* _DIRECTIONS_: Reproduce the first line of the entries that follow and each later line, word for word, ending with the one containing "no entienden o".

* _INPUT RECORDS_:
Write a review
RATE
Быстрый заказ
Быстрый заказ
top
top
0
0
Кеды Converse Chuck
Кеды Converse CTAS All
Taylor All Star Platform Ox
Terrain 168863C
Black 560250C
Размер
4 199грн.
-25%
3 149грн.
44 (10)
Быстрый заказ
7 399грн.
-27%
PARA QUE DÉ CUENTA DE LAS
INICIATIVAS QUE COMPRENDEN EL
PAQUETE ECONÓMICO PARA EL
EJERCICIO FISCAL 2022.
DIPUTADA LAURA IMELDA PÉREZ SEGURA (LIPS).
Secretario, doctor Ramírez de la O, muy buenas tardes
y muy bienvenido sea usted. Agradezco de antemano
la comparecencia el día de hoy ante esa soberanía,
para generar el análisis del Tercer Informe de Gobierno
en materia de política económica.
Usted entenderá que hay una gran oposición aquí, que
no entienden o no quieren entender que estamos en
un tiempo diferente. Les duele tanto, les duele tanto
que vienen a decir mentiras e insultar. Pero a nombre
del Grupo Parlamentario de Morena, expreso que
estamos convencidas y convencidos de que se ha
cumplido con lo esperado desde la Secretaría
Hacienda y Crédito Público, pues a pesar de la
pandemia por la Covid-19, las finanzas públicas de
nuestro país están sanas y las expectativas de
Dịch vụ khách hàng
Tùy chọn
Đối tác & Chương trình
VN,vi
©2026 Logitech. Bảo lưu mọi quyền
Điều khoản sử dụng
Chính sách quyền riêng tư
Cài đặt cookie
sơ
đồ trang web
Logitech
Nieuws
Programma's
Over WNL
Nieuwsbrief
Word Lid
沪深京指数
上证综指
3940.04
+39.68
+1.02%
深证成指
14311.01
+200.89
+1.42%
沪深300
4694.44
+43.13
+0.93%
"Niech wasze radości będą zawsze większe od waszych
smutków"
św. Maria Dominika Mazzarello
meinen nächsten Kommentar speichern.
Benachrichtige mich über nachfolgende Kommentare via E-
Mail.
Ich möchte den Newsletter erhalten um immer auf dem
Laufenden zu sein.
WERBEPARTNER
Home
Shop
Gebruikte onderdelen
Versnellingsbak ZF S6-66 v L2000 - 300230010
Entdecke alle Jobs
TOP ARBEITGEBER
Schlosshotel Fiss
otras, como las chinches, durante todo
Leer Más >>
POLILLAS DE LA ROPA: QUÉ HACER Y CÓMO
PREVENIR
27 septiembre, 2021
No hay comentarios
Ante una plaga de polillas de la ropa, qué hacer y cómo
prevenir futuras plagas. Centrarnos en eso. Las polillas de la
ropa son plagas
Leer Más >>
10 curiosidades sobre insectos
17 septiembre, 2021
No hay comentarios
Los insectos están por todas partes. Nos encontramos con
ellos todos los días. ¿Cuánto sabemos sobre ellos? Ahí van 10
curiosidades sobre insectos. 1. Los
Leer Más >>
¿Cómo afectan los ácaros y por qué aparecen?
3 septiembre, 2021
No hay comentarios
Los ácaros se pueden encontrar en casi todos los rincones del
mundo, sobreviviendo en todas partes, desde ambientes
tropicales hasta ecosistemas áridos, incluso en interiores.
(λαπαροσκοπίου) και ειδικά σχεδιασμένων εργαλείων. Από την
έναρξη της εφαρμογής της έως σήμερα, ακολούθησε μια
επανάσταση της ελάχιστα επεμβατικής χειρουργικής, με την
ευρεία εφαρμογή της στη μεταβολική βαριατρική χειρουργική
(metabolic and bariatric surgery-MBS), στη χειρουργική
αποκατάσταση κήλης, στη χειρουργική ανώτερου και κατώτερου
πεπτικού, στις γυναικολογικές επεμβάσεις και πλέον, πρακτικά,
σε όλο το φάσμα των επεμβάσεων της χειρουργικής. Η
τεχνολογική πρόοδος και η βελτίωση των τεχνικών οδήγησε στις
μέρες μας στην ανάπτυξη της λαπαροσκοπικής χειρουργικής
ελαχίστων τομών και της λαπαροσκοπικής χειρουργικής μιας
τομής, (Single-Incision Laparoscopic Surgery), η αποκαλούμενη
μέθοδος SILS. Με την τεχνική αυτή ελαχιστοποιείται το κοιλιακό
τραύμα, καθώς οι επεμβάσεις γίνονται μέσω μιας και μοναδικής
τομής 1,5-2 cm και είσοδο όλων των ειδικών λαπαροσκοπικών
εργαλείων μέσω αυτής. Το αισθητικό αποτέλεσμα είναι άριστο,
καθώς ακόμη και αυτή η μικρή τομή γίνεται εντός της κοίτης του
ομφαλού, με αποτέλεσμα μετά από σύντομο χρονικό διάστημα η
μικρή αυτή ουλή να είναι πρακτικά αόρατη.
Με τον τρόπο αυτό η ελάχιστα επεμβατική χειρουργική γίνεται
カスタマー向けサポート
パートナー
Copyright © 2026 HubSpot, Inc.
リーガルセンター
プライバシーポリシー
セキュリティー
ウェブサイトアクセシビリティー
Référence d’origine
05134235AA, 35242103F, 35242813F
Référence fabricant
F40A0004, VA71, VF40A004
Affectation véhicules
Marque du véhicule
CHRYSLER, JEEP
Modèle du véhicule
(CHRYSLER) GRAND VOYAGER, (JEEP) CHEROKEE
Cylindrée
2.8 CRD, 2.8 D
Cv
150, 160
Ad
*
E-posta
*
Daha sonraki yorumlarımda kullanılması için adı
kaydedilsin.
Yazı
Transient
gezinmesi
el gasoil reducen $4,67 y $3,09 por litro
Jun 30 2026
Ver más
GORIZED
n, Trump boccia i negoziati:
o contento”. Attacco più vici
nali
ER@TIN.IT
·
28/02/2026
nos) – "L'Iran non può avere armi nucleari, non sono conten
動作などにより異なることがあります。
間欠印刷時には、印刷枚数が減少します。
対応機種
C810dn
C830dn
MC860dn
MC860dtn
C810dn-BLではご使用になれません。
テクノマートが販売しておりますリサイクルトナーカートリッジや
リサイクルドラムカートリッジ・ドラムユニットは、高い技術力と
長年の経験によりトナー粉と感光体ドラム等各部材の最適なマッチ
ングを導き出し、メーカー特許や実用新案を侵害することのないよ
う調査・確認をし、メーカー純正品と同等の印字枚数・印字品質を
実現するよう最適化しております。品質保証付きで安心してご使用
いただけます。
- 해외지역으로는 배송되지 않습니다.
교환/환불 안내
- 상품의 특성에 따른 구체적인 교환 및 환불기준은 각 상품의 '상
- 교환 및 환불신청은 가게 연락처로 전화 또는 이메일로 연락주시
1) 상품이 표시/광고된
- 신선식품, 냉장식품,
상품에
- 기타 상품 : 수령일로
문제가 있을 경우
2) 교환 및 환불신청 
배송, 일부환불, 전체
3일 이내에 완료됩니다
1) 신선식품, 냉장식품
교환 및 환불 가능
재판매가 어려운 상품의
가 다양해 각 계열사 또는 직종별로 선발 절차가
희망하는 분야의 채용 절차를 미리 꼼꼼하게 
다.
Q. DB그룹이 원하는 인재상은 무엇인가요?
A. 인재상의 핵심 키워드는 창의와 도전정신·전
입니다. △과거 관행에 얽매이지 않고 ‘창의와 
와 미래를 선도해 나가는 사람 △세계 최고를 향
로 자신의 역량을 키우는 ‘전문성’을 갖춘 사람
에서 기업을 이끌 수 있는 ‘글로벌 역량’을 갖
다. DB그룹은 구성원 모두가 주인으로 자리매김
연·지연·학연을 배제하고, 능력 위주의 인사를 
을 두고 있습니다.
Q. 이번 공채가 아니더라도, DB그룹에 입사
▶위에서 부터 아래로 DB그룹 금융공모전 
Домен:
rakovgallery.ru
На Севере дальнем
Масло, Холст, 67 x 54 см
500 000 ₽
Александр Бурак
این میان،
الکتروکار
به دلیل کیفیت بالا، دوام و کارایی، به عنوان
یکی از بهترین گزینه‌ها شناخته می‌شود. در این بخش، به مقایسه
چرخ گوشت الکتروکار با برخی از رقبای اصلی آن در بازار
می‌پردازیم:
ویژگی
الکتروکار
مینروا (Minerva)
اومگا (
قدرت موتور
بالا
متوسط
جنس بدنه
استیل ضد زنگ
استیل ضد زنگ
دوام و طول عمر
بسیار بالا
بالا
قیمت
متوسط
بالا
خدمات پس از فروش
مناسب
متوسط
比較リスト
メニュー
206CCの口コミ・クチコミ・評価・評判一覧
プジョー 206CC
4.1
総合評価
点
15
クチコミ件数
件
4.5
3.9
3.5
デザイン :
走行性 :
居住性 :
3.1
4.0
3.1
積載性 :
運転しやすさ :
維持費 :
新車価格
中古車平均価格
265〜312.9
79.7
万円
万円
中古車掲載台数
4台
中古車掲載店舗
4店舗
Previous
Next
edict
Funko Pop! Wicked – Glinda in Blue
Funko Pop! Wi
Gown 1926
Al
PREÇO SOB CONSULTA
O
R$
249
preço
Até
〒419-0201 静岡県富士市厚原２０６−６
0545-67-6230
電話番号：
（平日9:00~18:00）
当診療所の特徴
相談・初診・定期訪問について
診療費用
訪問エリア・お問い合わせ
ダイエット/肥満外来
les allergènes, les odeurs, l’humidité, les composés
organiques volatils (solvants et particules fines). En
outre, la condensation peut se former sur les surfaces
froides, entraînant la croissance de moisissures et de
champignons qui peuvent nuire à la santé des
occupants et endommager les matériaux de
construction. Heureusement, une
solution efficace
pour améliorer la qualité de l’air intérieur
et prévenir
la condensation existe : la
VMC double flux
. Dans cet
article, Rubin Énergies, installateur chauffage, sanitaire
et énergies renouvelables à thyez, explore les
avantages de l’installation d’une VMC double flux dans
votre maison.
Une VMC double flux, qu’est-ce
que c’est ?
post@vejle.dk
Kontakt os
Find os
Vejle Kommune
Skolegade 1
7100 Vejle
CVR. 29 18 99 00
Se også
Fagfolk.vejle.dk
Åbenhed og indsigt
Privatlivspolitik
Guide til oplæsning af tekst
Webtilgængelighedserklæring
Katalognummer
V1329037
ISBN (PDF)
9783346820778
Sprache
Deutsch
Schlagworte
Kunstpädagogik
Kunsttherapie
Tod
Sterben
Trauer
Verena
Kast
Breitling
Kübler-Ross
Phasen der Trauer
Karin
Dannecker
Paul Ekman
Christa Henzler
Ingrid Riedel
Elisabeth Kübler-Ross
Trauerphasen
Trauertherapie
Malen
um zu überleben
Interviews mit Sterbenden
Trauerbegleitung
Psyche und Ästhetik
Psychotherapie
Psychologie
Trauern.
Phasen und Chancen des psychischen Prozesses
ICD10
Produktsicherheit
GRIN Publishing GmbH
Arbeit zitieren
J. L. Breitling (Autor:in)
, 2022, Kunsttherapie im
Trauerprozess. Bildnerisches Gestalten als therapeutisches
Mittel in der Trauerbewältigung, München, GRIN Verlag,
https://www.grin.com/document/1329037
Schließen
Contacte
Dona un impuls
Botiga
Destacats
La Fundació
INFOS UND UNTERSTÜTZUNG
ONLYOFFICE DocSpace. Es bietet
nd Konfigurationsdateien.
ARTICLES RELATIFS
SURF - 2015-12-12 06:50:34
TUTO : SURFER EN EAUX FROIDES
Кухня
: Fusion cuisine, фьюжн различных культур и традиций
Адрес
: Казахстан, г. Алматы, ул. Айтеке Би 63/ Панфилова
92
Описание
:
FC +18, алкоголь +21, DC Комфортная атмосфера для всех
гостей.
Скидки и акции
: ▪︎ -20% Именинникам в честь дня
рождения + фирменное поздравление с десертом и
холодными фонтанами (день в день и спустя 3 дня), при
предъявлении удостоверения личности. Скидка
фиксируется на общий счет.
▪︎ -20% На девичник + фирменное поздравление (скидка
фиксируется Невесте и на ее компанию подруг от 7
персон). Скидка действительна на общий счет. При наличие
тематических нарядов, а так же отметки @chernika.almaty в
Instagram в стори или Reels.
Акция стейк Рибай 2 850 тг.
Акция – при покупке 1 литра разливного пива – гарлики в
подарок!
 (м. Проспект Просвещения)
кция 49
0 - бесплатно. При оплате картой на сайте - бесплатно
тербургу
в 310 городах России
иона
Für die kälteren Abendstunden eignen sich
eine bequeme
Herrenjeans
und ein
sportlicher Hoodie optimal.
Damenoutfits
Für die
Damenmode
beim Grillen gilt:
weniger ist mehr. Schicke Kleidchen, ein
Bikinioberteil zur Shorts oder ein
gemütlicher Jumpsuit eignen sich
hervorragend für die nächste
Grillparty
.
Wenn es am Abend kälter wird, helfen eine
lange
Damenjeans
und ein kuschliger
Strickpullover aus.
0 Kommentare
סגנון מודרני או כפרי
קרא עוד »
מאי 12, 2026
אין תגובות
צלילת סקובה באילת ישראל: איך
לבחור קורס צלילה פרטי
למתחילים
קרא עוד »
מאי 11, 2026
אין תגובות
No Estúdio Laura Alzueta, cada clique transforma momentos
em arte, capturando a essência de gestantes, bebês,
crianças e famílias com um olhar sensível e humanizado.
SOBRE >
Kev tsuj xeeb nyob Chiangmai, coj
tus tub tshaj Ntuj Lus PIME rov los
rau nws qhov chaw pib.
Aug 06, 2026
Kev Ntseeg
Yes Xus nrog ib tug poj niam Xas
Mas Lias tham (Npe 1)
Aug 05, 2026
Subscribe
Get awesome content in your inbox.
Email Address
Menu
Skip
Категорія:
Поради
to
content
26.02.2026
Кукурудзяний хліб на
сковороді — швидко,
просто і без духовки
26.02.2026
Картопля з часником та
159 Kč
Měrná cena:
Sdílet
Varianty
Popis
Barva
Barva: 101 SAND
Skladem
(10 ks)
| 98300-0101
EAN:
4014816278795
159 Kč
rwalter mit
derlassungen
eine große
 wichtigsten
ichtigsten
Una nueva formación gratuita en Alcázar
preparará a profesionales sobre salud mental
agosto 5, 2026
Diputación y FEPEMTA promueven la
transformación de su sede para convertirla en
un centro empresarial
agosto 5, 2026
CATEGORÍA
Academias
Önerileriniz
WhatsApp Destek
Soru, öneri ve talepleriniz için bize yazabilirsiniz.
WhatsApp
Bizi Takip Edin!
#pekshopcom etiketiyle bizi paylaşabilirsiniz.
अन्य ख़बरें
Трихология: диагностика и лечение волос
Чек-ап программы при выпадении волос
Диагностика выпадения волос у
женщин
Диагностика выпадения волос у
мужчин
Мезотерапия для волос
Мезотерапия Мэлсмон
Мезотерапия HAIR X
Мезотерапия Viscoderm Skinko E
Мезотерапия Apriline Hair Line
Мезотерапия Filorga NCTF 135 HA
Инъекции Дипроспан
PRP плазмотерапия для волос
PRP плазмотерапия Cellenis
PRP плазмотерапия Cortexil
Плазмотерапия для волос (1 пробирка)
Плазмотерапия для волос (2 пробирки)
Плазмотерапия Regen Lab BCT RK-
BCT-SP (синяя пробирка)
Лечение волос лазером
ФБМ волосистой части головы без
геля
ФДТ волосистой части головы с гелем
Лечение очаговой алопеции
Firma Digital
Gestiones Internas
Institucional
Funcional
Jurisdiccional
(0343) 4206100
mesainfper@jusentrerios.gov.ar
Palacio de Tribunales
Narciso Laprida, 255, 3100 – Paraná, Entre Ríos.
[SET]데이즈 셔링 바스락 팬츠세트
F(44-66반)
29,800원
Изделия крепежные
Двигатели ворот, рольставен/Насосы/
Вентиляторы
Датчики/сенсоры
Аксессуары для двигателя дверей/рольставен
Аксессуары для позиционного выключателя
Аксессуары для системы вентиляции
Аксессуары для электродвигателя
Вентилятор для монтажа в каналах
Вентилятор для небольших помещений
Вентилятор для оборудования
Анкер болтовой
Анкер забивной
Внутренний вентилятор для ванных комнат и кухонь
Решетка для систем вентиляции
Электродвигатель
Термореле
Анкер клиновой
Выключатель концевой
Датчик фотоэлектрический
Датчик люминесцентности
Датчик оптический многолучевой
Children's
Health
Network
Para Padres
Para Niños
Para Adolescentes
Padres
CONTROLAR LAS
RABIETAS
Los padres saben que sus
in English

* _EXERCISE ANSWER_:
Write a review
RATE
Быстрый заказ
Быстрый заказ
top
top
0
0
Кеды Converse Chuck
Кеды Converse CTAS All
Taylor All Star Platform Ox
Terrain 168863C
Black 560250C
Размер
4 199грн.
-25%
3 149грн.
44 (10)
Быстрый заказ
7 399грн.
-27%
PARA QUE DÉ CUENTA DE LAS
INICIATIVAS QUE COMPRENDEN EL
PAQUETE ECONÓMICO PARA EL
EJERCICIO FISCAL 2022.
DIPUTADA LAURA IMELDA PÉREZ SEGURA (LIPS).
Secretario, doctor Ramírez de la O, muy buenas tardes
y muy bienvenido sea usted. Agradezco de antemano
la comparecencia el día de hoy ante esa soberanía,
para generar el análisis del Tercer Informe de Gobierno
en materia de política económica.
Usted entenderá que hay una gran oposición aquí, que
no entienden o no quieren entender que estamos en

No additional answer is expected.